Os matutos não casam por méra conveniencia. Suas uniões, ordinariamente precoces, não deixam por isso, em regra, de ter o principal fundamento na estima reciproca daquelles que as contrahem. Grandes desgraças tem procedido das juncções prematuras, mas no mato não constituem a regra geral. Ao reverso, taes juncções são principio de moralidade no lar e no povoado matuto, porque despertando cêdo no homem os affectos conjugaes e paternaes, enfreiam e moderam, antes das erupções naturaes dos primeiros annos, as paixões juvenis, que, quando de todo sôltas, tem arrojos inconvenientes e effeitos desastrosos.
A paixão que Marcellina inspirára a Francisco, si tinha serenado, como succede a cabo de certo tempo a todos os sentimentos, ainda aos mais vehementes e exaltados, não arrefecera antes se apurara com as mil retribuições do coração da cabocla, nunca brandamente estremecido ou amorosamente agitado sinão pelo matuto.

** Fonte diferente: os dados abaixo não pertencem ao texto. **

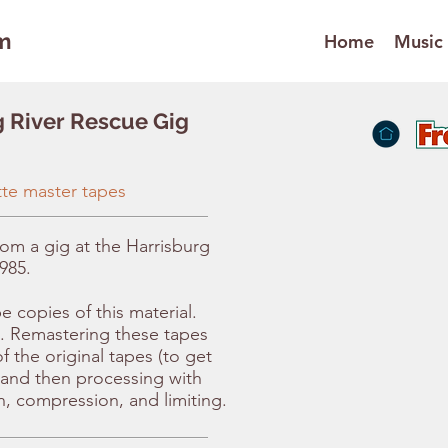
m
Home
Music
g River Rescue Gig
tte master tapes
rom a gig at the Harrisburg
985.
 copies of this material.
. Remastering these tapes
f the original tapes (to get
, and then processing with
n, compression, and limiting.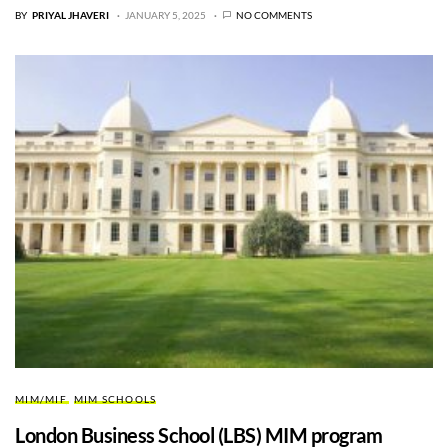
BY
PRIYAL JHAVERI
JANUARY 5, 2025
NO COMMENTS
MIM/MIF
MIM SCHOOLS
London Business School (LBS) MIM program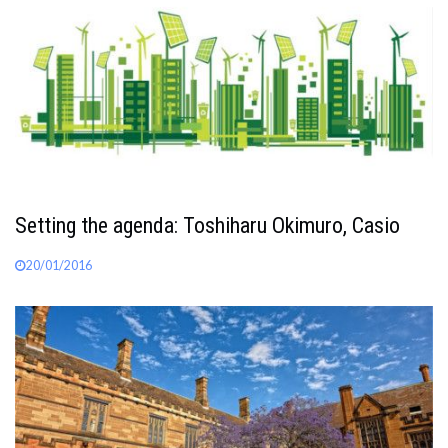
Setting the agenda: Toshiharu Okimuro, Casio
20/01/2016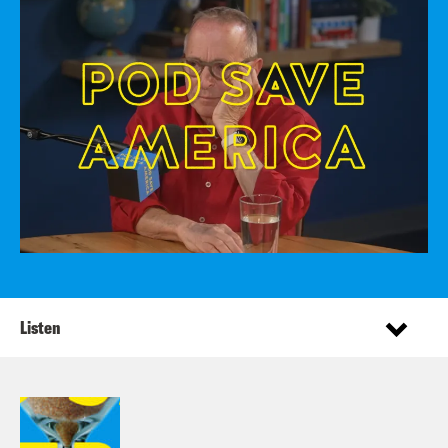
Listen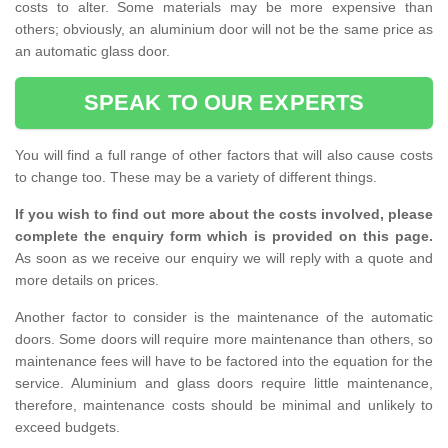
costs to alter. Some materials may be more expensive than
others; obviously, an aluminium door will not be the same price as
an automatic glass door.
SPEAK TO OUR EXPERTS
You will find a full range of other factors that will also cause costs
to change too. These may be a variety of different things.
If you wish to find out more about the costs involved, please
complete the enquiry form which is provided on this page.
As soon as we receive our enquiry we will reply with a quote and
more details on prices.
Another factor to consider is the maintenance of the automatic
doors. Some doors will require more maintenance than others, so
maintenance fees will have to be factored into the equation for the
service. Aluminium and glass doors require little maintenance,
therefore, maintenance costs should be minimal and unlikely to
exceed budgets.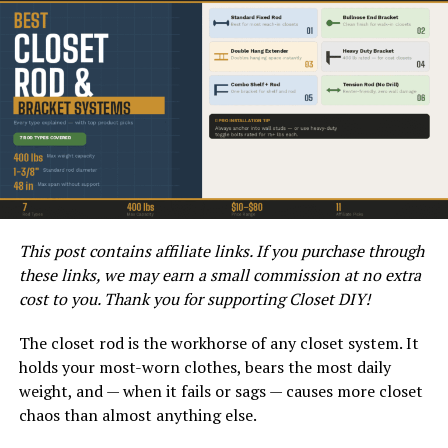
HOW TO READ ELECTRICAL DIAGRAMS | WIRING DIAGRAMS
EXPLAINED | CONTROL PANEL WIRING DIAGRAM
Understanding wiring diagrams is crucial not just for
installation but also for maintenance. A clear grasp of
This post contains affiliate links. If you purchase through
the connections will help you identify potential
these links, we may earn a small commission at no extra
problems, such as shorts or broken connections.
cost to you. Thank you for supporting Closet DIY!
Moreover, being able to read a diagram can save you
time and expenses, allowing you to resolve issues
The closet rod is the workhorse of any closet system. It
without the need for professional assistance.
holds your most-worn clothes, bears the most daily
weight, and — when it fails or sags — causes more closet
Components of the Aprilaire 700
chaos than almost anything else.
Wiring Diagram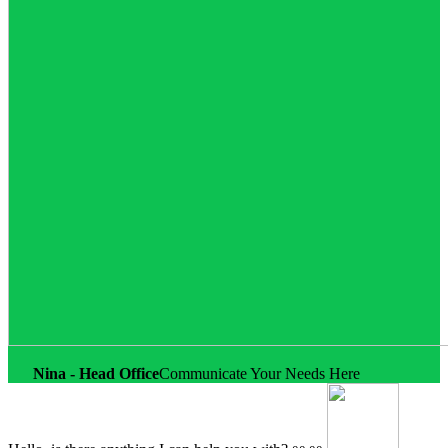
Nina - Head Office
Communicate Your Needs Here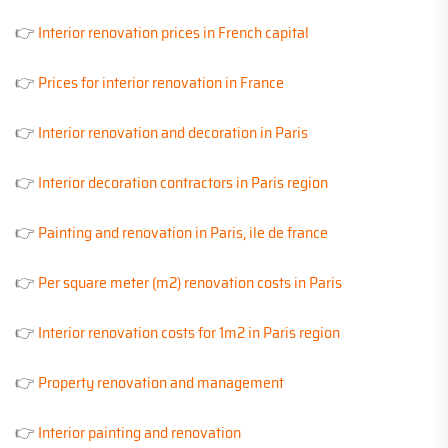
👉
Interior renovation prices in French capital
👉
Prices for interior renovation in France
👉
Interior renovation and decoration in Paris
👉
Interior decoration contractors in Paris region
👉
Painting and renovation in Paris, ile de france
👉
Per square meter (m2) renovation costs in Paris
👉
Interior renovation costs for 1m2 in Paris region
👉
Property renovation and management
👉
Interior painting and renovation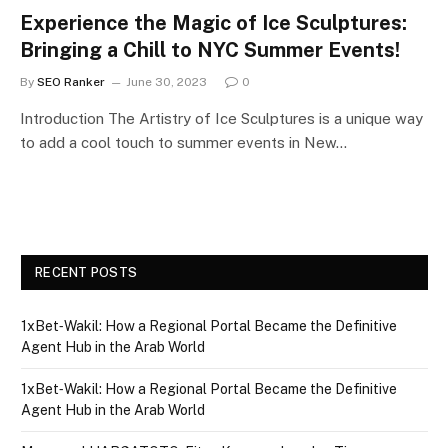
Experience the Magic of Ice Sculptures:
Bringing a Chill to NYC Summer Events!
By
SEO Ranker
June 30, 2023
0
Introduction The Artistry of Ice Sculptures is a unique way
to add a cool touch to summer events in New…
RECENT POSTS
1xBet‑Wakil: How a Regional Portal Became the Definitive
Agent Hub in the Arab World
1xBet‑Wakil: How a Regional Portal Became the Definitive
Agent Hub in the Arab World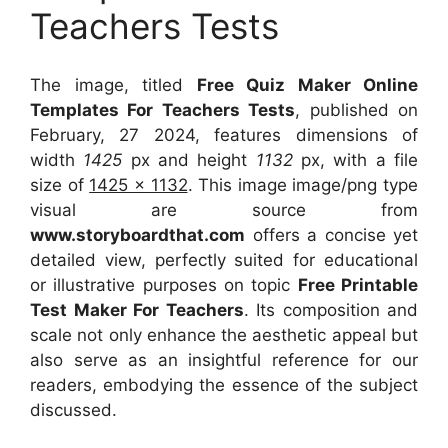
Teachers Tests
The image, titled
Free Quiz Maker Online
Templates For Teachers Tests
, published on
February, 27 2024, features dimensions of
width
1425
px and height
1132
px, with a file
size of
1425 x 1132
. This image image/png type
visual
are source
from
www.storyboardthat.com
offers a concise yet
detailed view, perfectly suited for educational
or illustrative purposes on topic
Free Printable
Test Maker For Teachers
. Its composition and
scale not only enhance the aesthetic appeal but
also serve as an insightful reference for our
readers, embodying the essence of the subject
discussed.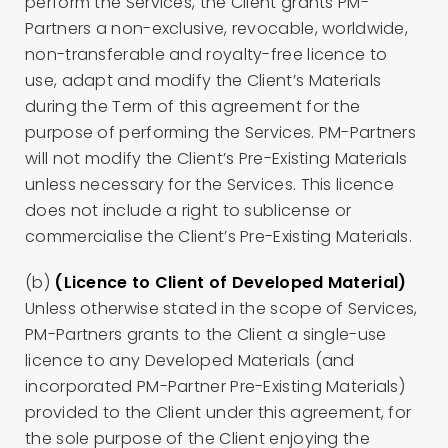
perform the Services, the Client grants PM-
Partners a non-exclusive, revocable, worldwide,
non-transferable and royalty-free licence to
use, adapt and modify the Client’s Materials
during the Term of this agreement for the
purpose of performing the Services. PM-Partners
will not modify the Client’s Pre-Existing Materials
unless necessary for the Services. This licence
does not include a right to sublicense or
commercialise the Client’s Pre-Existing Materials.
(b)
(Licence to Client of Developed Material)
Unless otherwise stated in the scope of Services,
PM-Partners grants to the Client a single-use
licence to any Developed Materials (and
incorporated PM-Partner Pre-Existing Materials)
provided to the Client under this agreement, for
the sole purpose of the Client enjoying the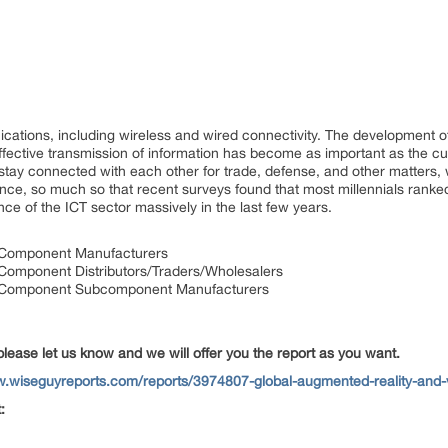
ations, including wireless and wired connectivity. The development of 
fective transmission of information has become as important as the cul
 stay connected with each other for trade, defense, and other matters,
ance, so much so that recent surveys found that most millennials ranked
ce of the ICT sector massively in the last few years.
ty Component Manufacturers
y Component Distributors/Traders/Wholesalers
ty Component Subcomponent Manufacturers
please let us know and we will offer you the report as you want.
w.wiseguyreports.com/reports/3974807-global-augmented-reality-and-v
: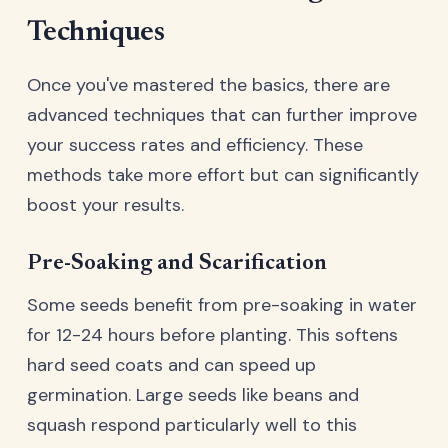
Techniques
Once you've mastered the basics, there are
advanced techniques that can further improve
your success rates and efficiency. These
methods take more effort but can significantly
boost your results.
Pre-Soaking and Scarification
Some seeds benefit from pre-soaking in water
for 12-24 hours before planting. This softens
hard seed coats and can speed up
germination. Large seeds like beans and
squash respond particularly well to this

Mas a infelicidade é fatalmente na essencia humana. Ainda no meio das mais intemeratas serenidades, a idéa de poder ser de um momento para outro desgraçado punge o homem e o faz reputar as venturas por illusões, cujo principal effeito é aguar-lhe os gostos no melhor delles e entristecel-o, quando não na face—espelho da alma, na consciencia—centro de muitas suspeitas que nascem e morrem ignoradas do mundo, como os musgos interiores das cavernas inaccessiveis.
Marcellina podia ter a esse tempo de vinte e dois a vinte e cinco annos. O typo caboclo estava nella representado com opulencia e genuinidade. Tez abaçanada, cabellos corridos e pretos, olhos rasos e grandes, cara cheia e redonda, estatura abaixo da media, fórmas corretas, mãos e pés pequenos—eis o conjuncto harmonico e admiravel em que a raça a mostrava revestida.
Quando Marcellina batia sua roupa no banco que ficava debaixo da meia-agua de palha levantada por Francisco para resguardar do sol o poço algumas braças da casa de morada, os matutos, que passavam pelo caminho e a não conheciam, cravavam nela olhares cúpidos, e alguns ás vezes de lá lhe atiravam xêtas que ella fingia não ouvir, ou a que, si lhe parecia, dava em resposta um muxôxo ou um olhar de mofa e desprezo, pelos quaes ficavam sabendo que a matuta não era do panno que eles suppunham.
Muitos delles só retiravam os olhos de sobre ella quando tinham de dar a volta da estrada ou entrar na mata. A razão era porque a saia, que Marcellina por essas occasiões trazia a tiracollo pela enfiadura, lhe punha á mostra o principio da perna—monumento de estatuaria que deixava adivinhar, mas não descobria os vendados thesouros da perfeição de que a dotára, por especial capricho a natureza, mãi tão prodiga para ella como mesquinha para tantas outras.